Sunday Independent (Ireland)

Cookies are a whole other ball of wax

- AINE O’CONNOR

ILOVE the internet. I can be reading or watching or talking about anything, have a query and scratch my curiosity itch instantly online. So whether it’s what year they made The Big Lebowski, how tall Jeff Bridges is or how many pieces are in the world’s biggest jigsaw (51,300 if you’re wondering), I can find out these urgent facts with delicious speed.

The problem is the ads you get bombarded with afterwards. The kids and I oft debate whether our devices are listening to us too. Sometimes you get ads for things you didn’t Google, but you did discuss. That’s up for debate but the search-related ads issue is a known fact.

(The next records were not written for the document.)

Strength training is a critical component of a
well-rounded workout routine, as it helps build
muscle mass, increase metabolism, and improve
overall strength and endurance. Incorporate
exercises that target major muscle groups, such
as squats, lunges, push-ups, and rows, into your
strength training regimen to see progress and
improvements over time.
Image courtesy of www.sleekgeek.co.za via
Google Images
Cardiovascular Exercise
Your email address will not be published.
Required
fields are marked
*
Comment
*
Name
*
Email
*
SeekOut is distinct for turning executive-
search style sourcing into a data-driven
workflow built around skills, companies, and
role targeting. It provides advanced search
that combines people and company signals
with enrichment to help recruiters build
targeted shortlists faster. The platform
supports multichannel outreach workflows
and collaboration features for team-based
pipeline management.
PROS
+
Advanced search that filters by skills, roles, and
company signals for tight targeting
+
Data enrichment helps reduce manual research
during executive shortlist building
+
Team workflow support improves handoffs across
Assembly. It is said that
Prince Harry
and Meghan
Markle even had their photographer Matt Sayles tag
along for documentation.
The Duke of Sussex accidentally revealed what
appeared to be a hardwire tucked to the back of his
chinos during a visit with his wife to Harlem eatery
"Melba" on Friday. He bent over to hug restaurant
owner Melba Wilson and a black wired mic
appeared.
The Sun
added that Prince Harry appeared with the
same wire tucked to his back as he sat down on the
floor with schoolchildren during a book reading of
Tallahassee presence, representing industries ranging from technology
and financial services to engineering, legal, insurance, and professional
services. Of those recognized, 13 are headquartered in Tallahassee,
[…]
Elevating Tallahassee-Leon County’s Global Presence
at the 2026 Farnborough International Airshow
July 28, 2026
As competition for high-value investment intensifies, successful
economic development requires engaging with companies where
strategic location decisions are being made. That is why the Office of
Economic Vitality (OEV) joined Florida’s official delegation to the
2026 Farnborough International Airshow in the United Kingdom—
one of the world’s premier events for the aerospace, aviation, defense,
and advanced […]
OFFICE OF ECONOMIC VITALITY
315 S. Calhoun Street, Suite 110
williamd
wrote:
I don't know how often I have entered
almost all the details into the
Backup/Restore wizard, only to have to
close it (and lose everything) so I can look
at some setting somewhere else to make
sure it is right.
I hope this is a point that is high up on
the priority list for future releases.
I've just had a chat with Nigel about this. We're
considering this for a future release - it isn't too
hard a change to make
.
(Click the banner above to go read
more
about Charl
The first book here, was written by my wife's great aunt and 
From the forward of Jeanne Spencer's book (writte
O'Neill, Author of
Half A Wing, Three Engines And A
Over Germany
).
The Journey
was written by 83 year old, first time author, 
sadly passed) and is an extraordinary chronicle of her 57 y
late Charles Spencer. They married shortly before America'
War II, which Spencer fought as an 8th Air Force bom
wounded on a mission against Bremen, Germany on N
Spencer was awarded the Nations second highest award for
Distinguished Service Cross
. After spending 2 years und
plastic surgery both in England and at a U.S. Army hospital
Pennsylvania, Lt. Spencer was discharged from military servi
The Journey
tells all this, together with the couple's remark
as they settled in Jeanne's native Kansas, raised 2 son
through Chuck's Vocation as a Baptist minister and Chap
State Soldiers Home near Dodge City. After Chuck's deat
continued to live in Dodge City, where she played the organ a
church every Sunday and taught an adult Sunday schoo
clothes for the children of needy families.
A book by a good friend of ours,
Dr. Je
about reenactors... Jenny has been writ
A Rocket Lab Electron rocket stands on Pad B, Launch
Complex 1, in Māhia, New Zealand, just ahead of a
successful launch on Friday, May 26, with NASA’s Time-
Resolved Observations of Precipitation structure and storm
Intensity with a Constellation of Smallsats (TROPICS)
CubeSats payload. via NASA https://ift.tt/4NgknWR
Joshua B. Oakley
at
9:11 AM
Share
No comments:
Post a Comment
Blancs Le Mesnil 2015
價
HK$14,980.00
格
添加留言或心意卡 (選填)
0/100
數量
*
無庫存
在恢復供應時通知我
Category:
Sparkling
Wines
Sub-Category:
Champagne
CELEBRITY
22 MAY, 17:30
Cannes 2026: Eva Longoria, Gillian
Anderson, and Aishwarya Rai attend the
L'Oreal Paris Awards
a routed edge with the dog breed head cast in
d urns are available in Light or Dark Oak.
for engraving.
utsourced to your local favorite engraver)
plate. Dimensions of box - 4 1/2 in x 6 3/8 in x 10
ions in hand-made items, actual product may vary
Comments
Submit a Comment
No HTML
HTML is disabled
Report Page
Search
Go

They say it’s so they can tailor ads to your needs. The thing is, not everything you Google is something you like, want or need. My Italian likes soccer and the odd time I check results for him. Now my phone thinks I need to see recaps of any match played by an Italian team. I was watching my guilty pleasure, 90 Day Fiance, a guy was saying he had spent $10,000 on chatting to Russian women on websites. I wanted to know how those websites worked. Now I keep getting ads to chat to Vanya, (25), in Kiev.

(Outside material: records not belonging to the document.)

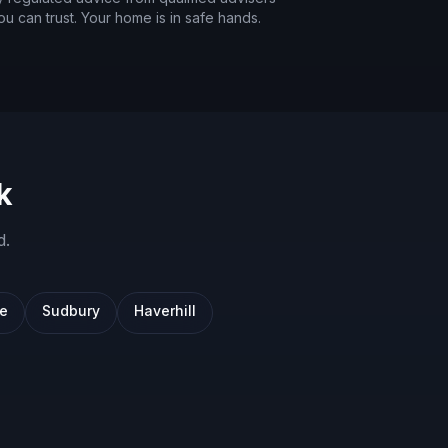
ou can trust. Your home is in safe hands.
k
d
.
we
Sudbury
Haverhill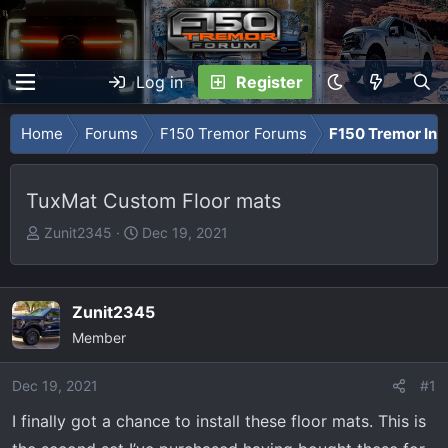
Log in
Register
Home
Forums
F150 Tremor Forums
F150 Tremor Int
TuxMat Custom Floor mats
T
S
Zunit2345
Dec 19, 2021
h
t
r
a
e
r
Zunit2345
a
t
Member
d
d
s
a
Dec 19, 2021
t
t
#1
a
e
I finally got a chance to install these floor mats. This is
r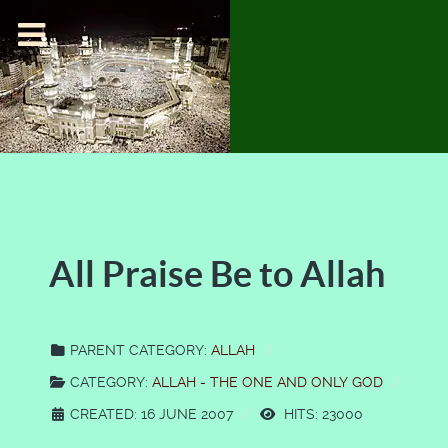
All Praise Be to Allah
PARENT CATEGORY:
ALLAH
CATEGORY:
ALLAH - THE ONE AND ONLY GOD
CREATED: 16 JUNE 2007
HITS: 23000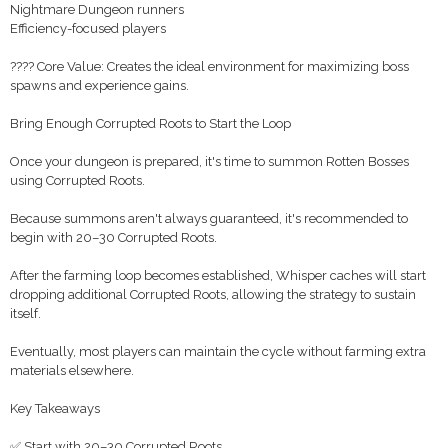
Nightmare Dungeon runners
Efficiency-focused players
???? Core Value: Creates the ideal environment for maximizing boss
spawns and experience gains.
Bring Enough Corrupted Roots to Start the Loop
Once your dungeon is prepared, it's time to summon Rotten Bosses
using Corrupted Roots.
Because summons aren't always guaranteed, it's recommended to
begin with 20–30 Corrupted Roots.
After the farming loop becomes established, Whisper caches will start
dropping additional Corrupted Roots, allowing the strategy to sustain
itself.
Eventually, most players can maintain the cycle without farming extra
materials elsewhere.
Key Takeaways
✅ Start with 20–30 Corrupted Roots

I was reading about forced sterilisat­ion in California, that took me down a rabbithole of eugenics and war crimes, I don’t know how the advertisin­g algorithms process that, maybe I just go straight on a watchlist. I was discussing the general tracking concept with a friend. “What I can’t work out is what I have looked up or talked about to be so plagued with this really graphic ear wax ad,” she said. Me too! I get that one as well. I can only assume it’s because the gods of cookies assume we’re of an age to have big cloggy old ears. I hope Vanya in Kiev doesn’t find out.